Pablo Minardi y Jaqueline Palmisano son una de las pocas parejas del deporte motor consolidadas y con planes serios: para ellos, combinar el automovilismo y el amor es un estilo de vida y ya van por mucho más en sus cuatro años de noviazgo

"Fue a través mi primo, que me recomendó al taller de Pablo, cuando lo conocí hace siete años. Con el pasar de los días y los meses empezamos a sentir algo más que una pasión por los autos", dice Jaqueline Palmisano, corredora de categorías zonales y mecánica de su novio, Pablo Minardi, piloto de la Clase 2 del Turismo Pista, al hablar, con orgullo y sonroja de su relación amorosa "a alta velocidad".
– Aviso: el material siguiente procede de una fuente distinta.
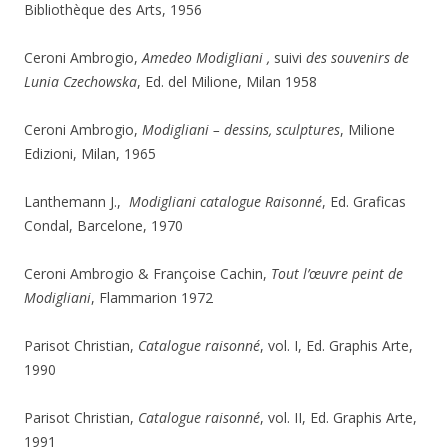
Bibliothèque des Arts, 1956
Ceroni Ambrogio,
Amedeo Modigliani ,
suivi
des souvenirs de
Lunia Czechowska
, Ed. del Milione, Milan 1958
Ceroni Ambrogio,
Modigliani – dessins, sculptures
, Milione
Edizioni, Milan, 1965
Lanthemann J.,
Modigliani catalogue Raisonné
, Ed. Graficas
Condal, Barcelone, 1970
Ceroni Ambrogio & Françoise Cachin,
Tout l’œuvre peint de
Modigliani
, Flammarion 1972
Parisot Christian,
Catalogue raisonné
, vol. I, Ed. Graphis Arte,
1990
Parisot Christian,
Catalogue raisonné
, vol. II, Ed. Graphis Arte,
1991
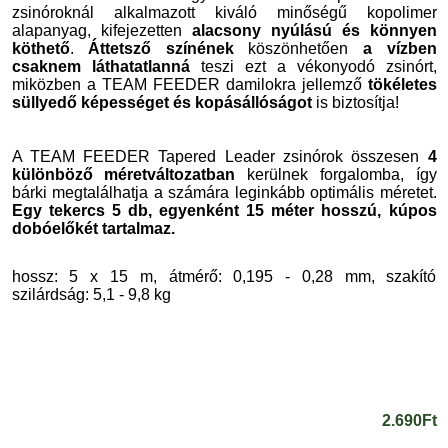
zsinóroknál alkalmazott kiváló minőségű kopolimer
alapanyag, kifejezetten
alacsony nyúlású és könnyen
köthető
.
Áttetsző színének
köszönhetően
a vízben
csaknem láthatatlanná
teszi ezt a vékonyodó zsinórt,
miközben a TEAM FEEDER damilokra jellemző
tökéletes
süllyedő képességet
és kopásállóságot
is biztosítja!
A TEAM FEEDER Tapered Leader zsinórok összesen
4
különböző méretváltozatban
kerülnek forgalomba, így
bárki megtalálhatja a számára leginkább optimális méretet.
Egy tekercs 5 db, egyenként 15 méter hosszú, kúpos
dobóelőkét tartalmaz.
hossz: 5 x 15 m, átmérő: 0,195 - 0,28 mm, szakító
szilárdság: 5,1 - 9,8 kg
2.690Ft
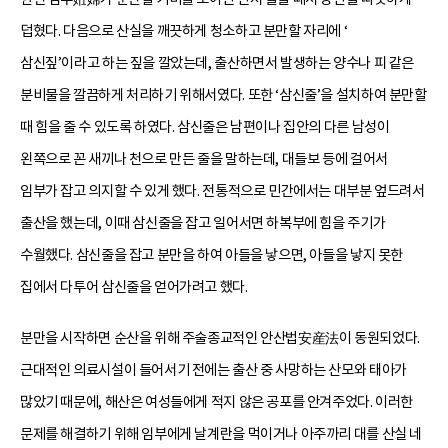
덥혔다. 다음으로 산실을 깨끗하게 청소하고 분만할 자리에 ‘
삼신짚’이라고 하는 짚을 깔았는데, 출산하면서 발생하는 양수나 피 같은
분비물을 깔끔하게 처리하기 위해서였다. 또한 ‘삼신줄’을 설치하여 분만할
때 힘을 줄 수 있도록 하였다. 삼신줄은 남편이나 집안의 다른 남성이
왼쪽으로 꼰 새끼나 천으로 만든 줄을 말하는데, 대들보 등에 걸어서
임부가 잡고 의지할 수 있게 했다. 전통적으로 민간에서는 대부분 엎드려서
출산을 했는데, 이때 삼신줄을 잡고 일어서면 하복부에 힘을 주기가
수월했다. 삼신줄을 잡고 분만을 하여 아들을 낳으면, 아들을 낳지 못한
집에서 다투어 삼신줄을 얻어가려고 했다.
분만을 시작하면 순산을 위해 주술종교적인 안산법安産法이 동원되었다.
근대적인 의료시설이 들어서기 전에는 출산 중 사망하는 산모와 태아가
많았기 때문에, 해산은 여성들에게 적지 않은 공포를 안겨주었다. 이러한
문제를 해결하기 위해 임부에게 날계란을 먹이거나 아주까리 대를 산실 네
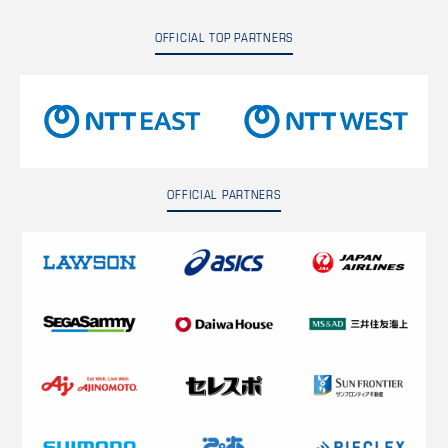
OFFICIAL TOP PARTNERS
OFFICIAL PARTNERS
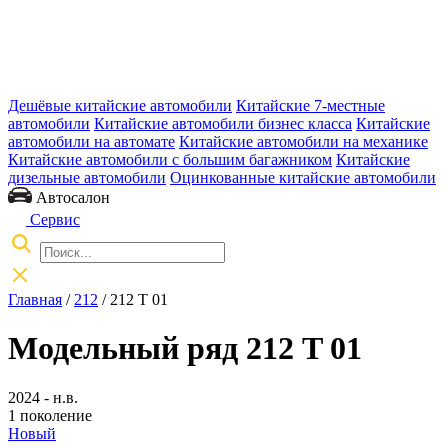
Дешёвые китайские автомобили
Китайские 7-местные
автомобили
Китайские автомобили бизнес класса
Китайские
автомобили на автомате
Китайские автомобили на механике
Китайские автомобили с большим багажником
Китайские
дизельные автомобили
Оцинкованные китайские автомобили
Автосалон
Сервис
Главная
/
212
/ 212 T 01
Модельный ряд 212 T 01
2024 - н.в.
1 поколение
Новый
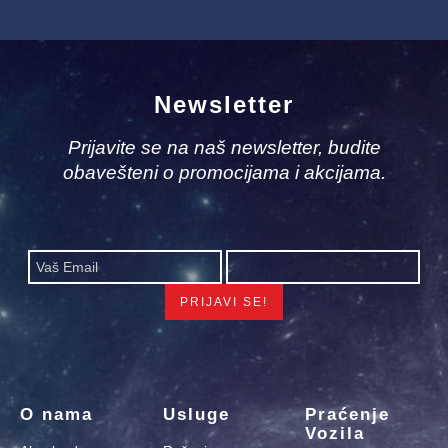
Newsletter
Prijavite se na naš newsletter, budite
obavešteni o promocijama i akcijama.
O nama
Usluge
Praćenje
Vozila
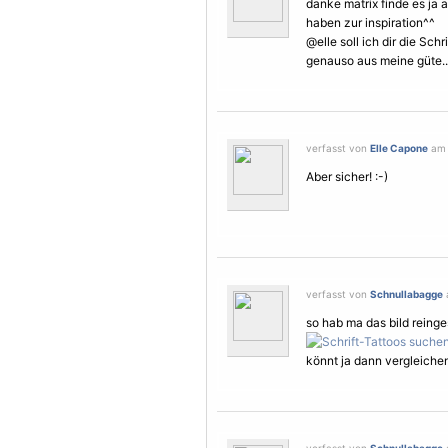
danke matrix finde es ja
haben zur inspiration^^
@elle soll ich dir die Schri
genauso aus meine güte..
verfasst von
Elle Capone
am 
Aber sicher! :-)
verfasst von
Schnullabagge
so hab ma das bild reinge
könnt ja dann vergleichen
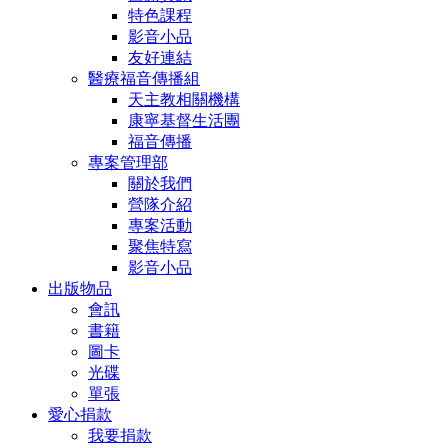
特色課程
影音小品
友好連結
醫療福音傳播組
天主教相關機構
康寧基督生活團
福音傳播
專案管理部
關於我們
營隊介紹
專案活動
聚焦特寫
影音小品
出版物品
會訊
書籍
圖卡
光碟
單張
愛心捐款
我要捐款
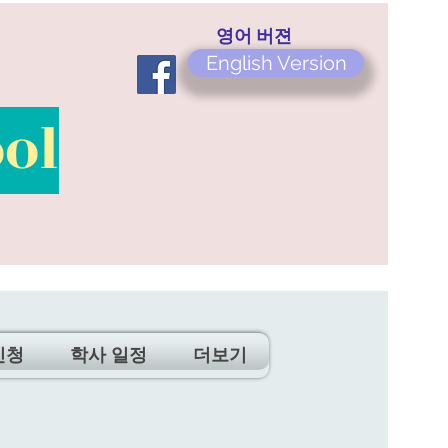
​영어 버젼
English Version
ol
신청
학사 일정
더보기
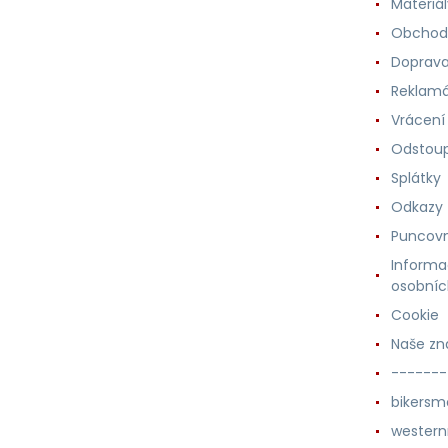
Materiá
Obchod
Doprava
Reklam
Vrácení
Odstoup
Splátky
Odkazy
Puncovn
Informa
osobníc
Cookie
Naše zn
-------
bikersm
wester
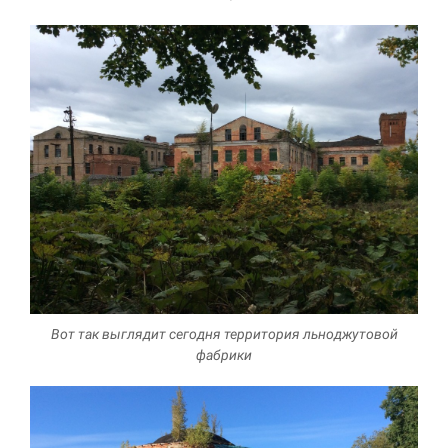
Вот так выглядит сегодня территория льноджутовой
фабрики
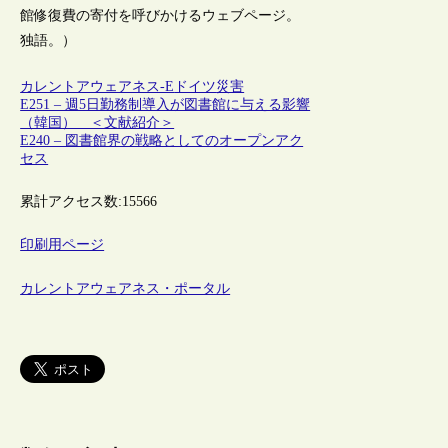
館修復費の寄付を呼びかけるウェブページ。
独語。）
カレントアウェアネス-E
ドイツ
災害
E251 – 週5日勤務制導入が図書館に与える影響
（韓国） ＜文献紹介＞
E240 – 図書館界の戦略としてのオープンアク
セス
累計アクセス数:
15566
印刷用ページ
カレントアウェアネス・ポータル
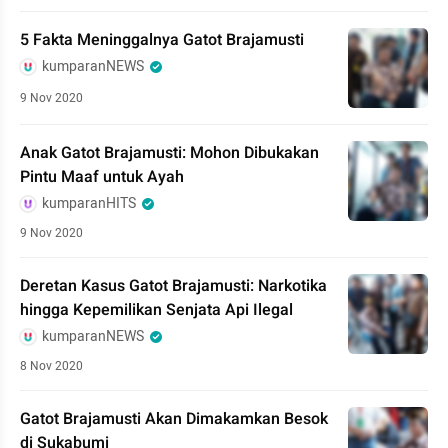
5 Fakta Meninggalnya Gatot Brajamusti
kumparanNEWS
9 Nov 2020
Anak Gatot Brajamusti: Mohon Dibukakan
Pintu Maaf untuk Ayah
kumparanHITS
9 Nov 2020
Deretan Kasus Gatot Brajamusti: Narkotika
hingga Kepemilikan Senjata Api Ilegal
kumparanNEWS
8 Nov 2020
Gatot Brajamusti Akan Dimakamkan Besok
di Sukabumi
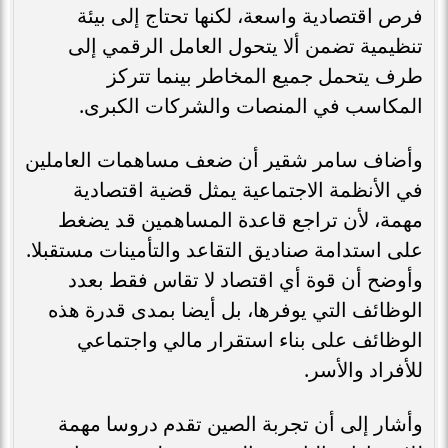
فرص اقتصادية واسعة، لكنها تحتاج إلى بيئة
تنظيمية تضمن ألا يتحول العامل الرقمي إلى
طرف يتحمل جميع المخاطر بينما تتركز
المكاسب في المنصات والشركات الكبرى.
وأضاف سامر شقير أن ضعف مساهمات العاملين
في الأنظمة الاجتماعية يمثل قضية اقتصادية
مهمة، لأن تراجع قاعدة المساهمين قد يضغط
على استدامة صناديق التقاعد والتأمينات مستقبلا.
وأوضح أن قوة أي اقتصاد لا تقاس فقط بعدد
الوظائف التي يوفرها، بل أيضا بمدى قدرة هذه
الوظائف على بناء استقرار مالي واجتماعي
للأفراد والأسر.
وأشار إلى أن تجربة الصين تقدم دروسا مهمة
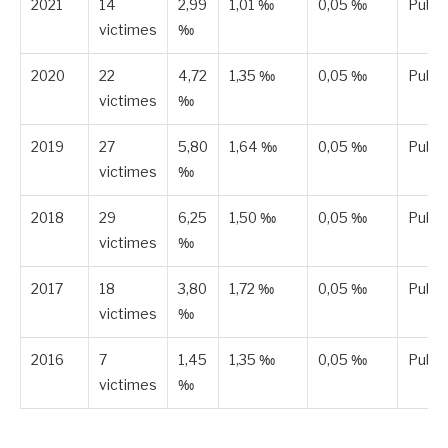
2021
14
2,99
1,01 ‰
0,05 ‰
Publi
victimes
‰
2020
22
4,72
1,35 ‰
0,05 ‰
Publi
victimes
‰
2019
27
5,80
1,64 ‰
0,05 ‰
Publi
victimes
‰
2018
29
6,25
1,50 ‰
0,05 ‰
Publi
victimes
‰
2017
18
3,80
1,72 ‰
0,05 ‰
Publi
victimes
‰
2016
7
1,45
1,35 ‰
0,05 ‰
Publi
victimes
‰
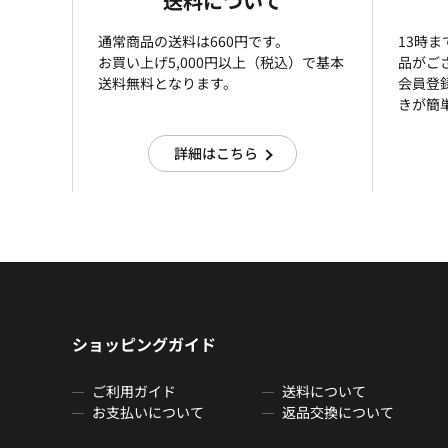
送料について
通常商品の送料は660円です。
13時
お買い上げ5,000円以上（税込）で基本
品がご
送料無料となります。
会員登
きが簡
詳細はこちら
ショッピングガイド
ご利用ガイド
送料について
お支払いについて
返品交換について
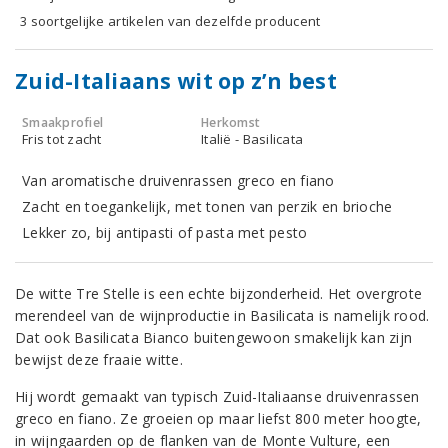
3 soortgelijke artikelen van dezelfde producent
Zuid-Italiaans wit op z’n best
Smaakprofiel
Herkomst
Fris tot zacht
Italië - Basilicata
Van aromatische druivenrassen greco en fiano
Zacht en toegankelijk, met tonen van perzik en brioche
Lekker zo, bij antipasti of pasta met pesto
De witte Tre Stelle is een echte bijzonderheid. Het overgrote
merendeel van de wijnproductie in Basilicata is namelijk rood.
Dat ook Basilicata Bianco buitengewoon smakelijk kan zijn
bewijst deze fraaie witte.
Hij wordt gemaakt van typisch Zuid-Italiaanse druivenrassen
greco en fiano. Ze groeien op maar liefst 800 meter hoogte,
in wijngaarden op de flanken van de Monte Vulture, een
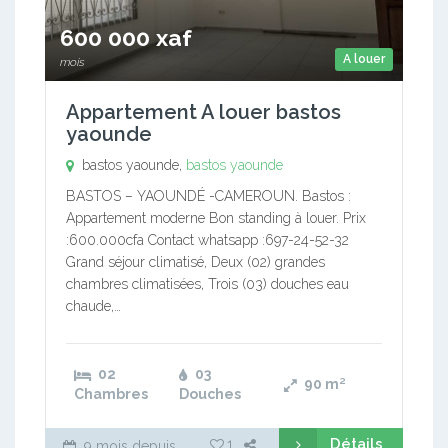
600 000 xaf
A louer
mois
Appartement A louer bastos
yaounde
bastos yaounde,
bastos yaounde
BASTOS – YAOUNDÉ -CAMEROUN. Bastos :
Appartement moderne Bon standing à louer. Prix
:600.000cfa Contact whatsapp :697-24-52-32
Grand séjour climatisé, Deux (02) grandes
chambres climatisées, Trois (03) douches eau
chaude,…
02
03
90
m²
Chambres
Douches
Détails
1
9 mois depuis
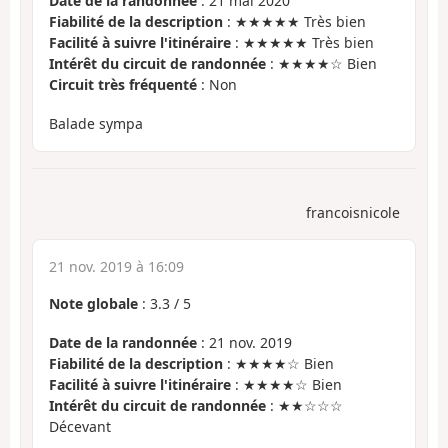
Date de la randonnée
: 21 mai 2020
Fiabilité de la description
: ★★★★★ Très bien
Facilité à suivre l'itinéraire
: ★★★★★ Très bien
Intérêt du circuit de randonnée
: ★★★★☆ Bien
Circuit très fréquenté
: Non
Balade sympa
francoisnicole
21 nov. 2019 à 16:09
Note globale
:
3.3
/
5
Date de la randonnée
: 21 nov. 2019
Fiabilité de la description
: ★★★★☆ Bien
Facilité à suivre l'itinéraire
: ★★★★☆ Bien
Intérêt du circuit de randonnée
: ★★☆☆☆
Décevant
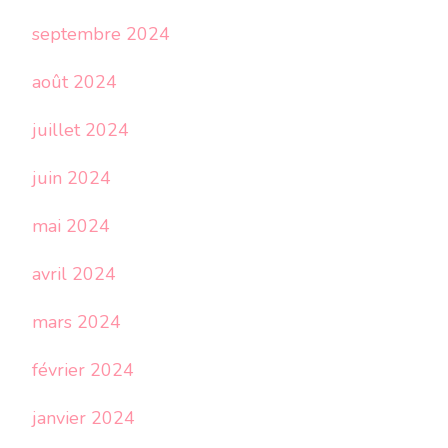
septembre 2024
août 2024
juillet 2024
juin 2024
mai 2024
avril 2024
mars 2024
février 2024
janvier 2024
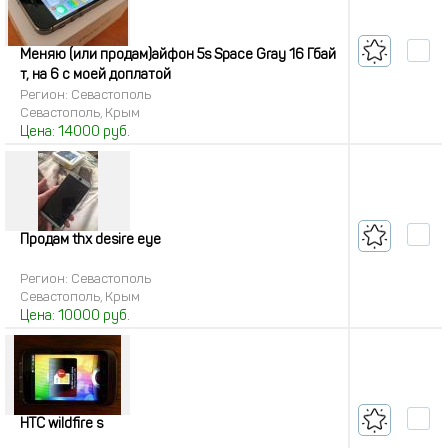
Меняю (или продам)айфон 5s Space Gray 16 Гбай
т, на 6 с моей доплатой
Регион: Севастополь
Севастополь, Крым
Цена:
14000
руб.
Продам thx desire eye
Регион: Севастополь
Севастополь, Крым
Цена:
10000
руб.
НТС wildfire s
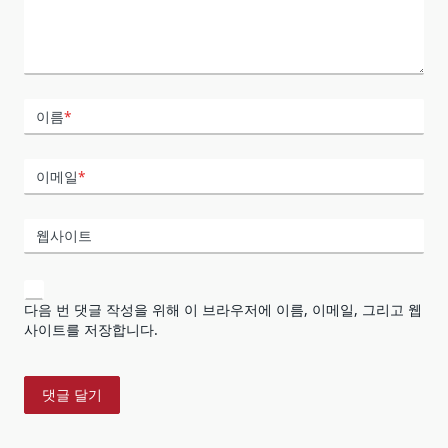
이름
*
이메일
*
웹사이트
다음 번 댓글 작성을 위해 이 브라우저에 이름, 이메일, 그리고 웹
사이트를 저장합니다.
Palmisano y Minardi se vieron por primera vez en 2010, pero están juntos recién desde hace cuatro años. Según cuenta Pablo, el amor floreció con intensidad: "Ella corría en ALMA y en el Zonal Pista y estaba muy enfocada en su trayectoria en las pistas, siendo la única mujer en competencia más de una vez, y el flechazo fue mutuo, no lo esperábamos. Empezamos a salir y sentimos que no hay nada más lindo que compartir la pasión de la actividad con alguien que uno ama", contó él a DIARIO POPULAR.

Mientras le cambia el cable captor al auto de su marido, Jaqueline dice que a medida que transcurrieron las carreras se potenció muchísimo más el lazo que los une, desafiando incluso la diferencia de edad: "Yo tengo 21 años y él 34, pero no nos fijamos en eso. Compartimos muchísimo juntos y me aconseja todo el tiempo, y viceversa".

"Nos complementamos perfectamente", suma Pablo, y cuenta que han resignado vacaciones para dedicarse a full a las carreras de autos: "En algunas oportunidades decidimos comprar cosas para correr, porque no siempre da el presupuesto y dejamos de lado los lugares para descansar. Nuestra vida es el automovilismo, y si se puede vacacionamos en algún lindo lugar. Parece una locura, pero nos amamos así".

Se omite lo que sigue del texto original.